__TASK BRIEF__: All of the data should be repeated exactly; pictures are not part of the copy.

=== DATA FOR THE TASK ===

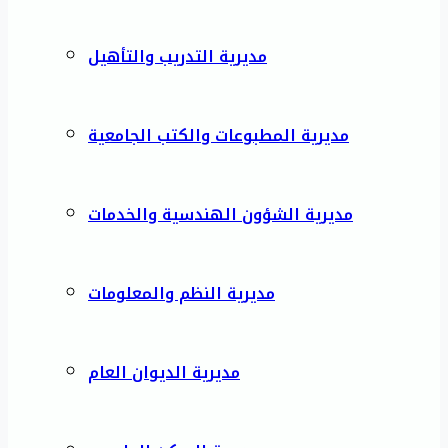
مديرية التدريب والتأهيل
مديرية المطبوعات والكتب الجامعية
مديرية الشؤون الهندسية والخدمات
مديرية النظم والمعلومات
مديرية الديوان العام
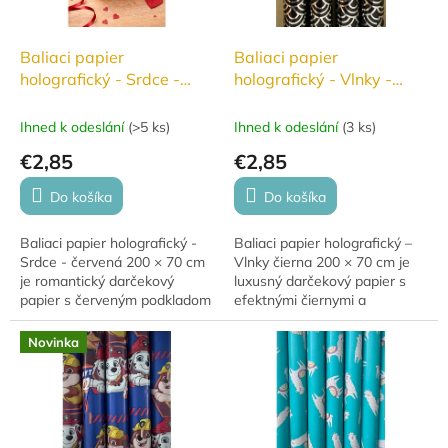
Baliaci papier
Baliaci papier
holografický - Srdce -
holografický - Vlnky -
červená 200 x 70 cm
čierna 200 x 70 cm
Ihned k odeslání
(
>5 ks
)
Ihned k odeslání
(
3 ks
)
€2,85
€2,85
Do košíka
Do košíka
Baliaci papier holografický -
Baliaci papier holografický –
Srdce - červená 200 × 70 cm
Vlnky čierna 200 × 70 cm je
je romantický darčekový
luxusný darčekový papier s
papier s červeným podkladom
efektnými čiernymi a
a striebornými holografickými
striebornými holografickými
srdiečkami, ideálny pre
vlnkami, ktorý dodá každému
Novinka
výnimočné...
darčeku...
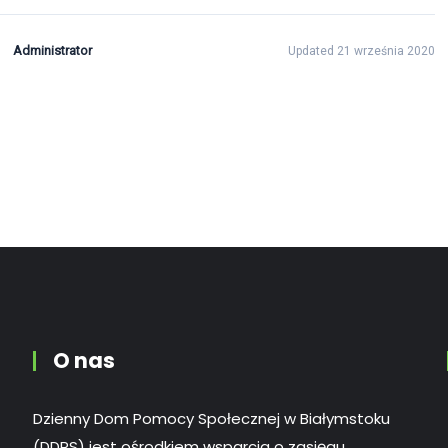
Administrator
Updated 21 września 2020
O nas
Dzienny Dom Pomocy Społecznej w Białymstoku
(DDPS) jest ośrodkiem wsparcia o zasięgu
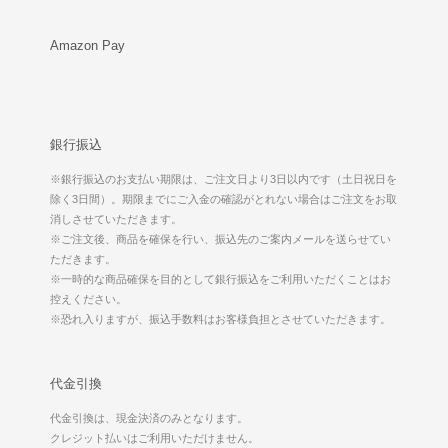
Amazon Pay
銀行振込
※銀行振込のお支払い期限は、ご注文日より3日以内です（土日祝日を
除く3日間）。期限までにご入金の確認がとれない場合はご注文をお取
消しさせていただきます。
※ご注文後、商品を確保を行い、振込先のご案内メールを送らせてい
ただきます。
※一時的な商品確保を目的として銀行振込をご利用いただくことはお
控えください。
※恐れ入りますが、振込手数料はお客様負担とさせていただきます。
代金引換
代金引換は、現金決済のみとなります。
クレジット払いはご利用いただけません。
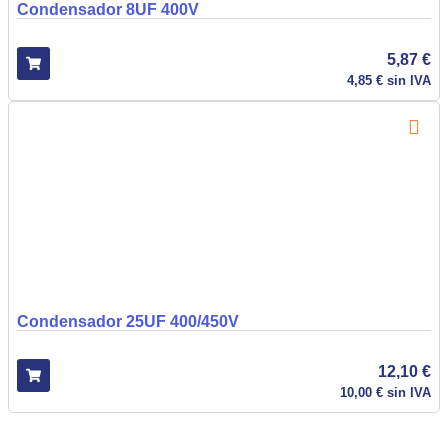
Condensador 8UF 400V
5,87
€
4,85
€
sin IVA
Condensador 25UF 400/450V
12,10
€
10,00
€
sin IVA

===

__ANSWER SPACE__:
مديرية التدريب والتأهيل
مديرية المطبوعات والكتب الجامعية
مديرية الشؤون الهندسية والخدمات
مديرية النظم والمعلومات
مديرية الديوان العام
Baliaci papier
Baliaci papier
holografický - Srdce -
holografický - Vlnky -
červená 200 x 70 cm
čierna 200 x 70 cm
Ihned k odeslání
(
>5 ks
)
Ihned k odeslání
(
3 ks
)
€2,85
€2,85
Do košíka
Do košíka
Baliaci papier holografický -
Baliaci papier holografický –
Srdce - červená 200 × 70 cm
Vlnky čierna 200 × 70 cm je
je romantický darčekový
luxusný darčekový papier s
papier s červeným podkladom
efektnými čiernymi a
a striebornými holografickými
striebornými holografickými
srdiečkami, ideálny pre
vlnkami, ktorý dodá každému
Novinka
výnimočné...
darčeku...
Administrator
Updated 21 września 2020
O nas
Dzienny Dom Pomocy Społecznej w Białymstoku
(DDPS) jest ośrodkiem wsparcia o zasięgu
Amazon Pay
銀行振込
※銀行振込のお支払い期限は、ご注文日より3日以内です（土日祝日を
除く3日間）。期限までにご入金の確認がとれない場合はご注文をお取
消しさせていただきます。
※ご注文後、商品を確保を行い、振込先のご案内メールを送らせてい
ただきます。
※一時的な商品確保を目的として銀行振込をご利用いただくことはお
控えください。
※恐れ入りますが、振込手数料はお客様負担とさせていただきます。
代金引換
代金引換は、現金決済のみとなります。
クレジット払いはご利用いただけません。
Condensador 8UF 400V
5,87
€
4,85
€
sin IVA
Condensador 25UF 400/450V
12,10
€
10,00
€
sin IVA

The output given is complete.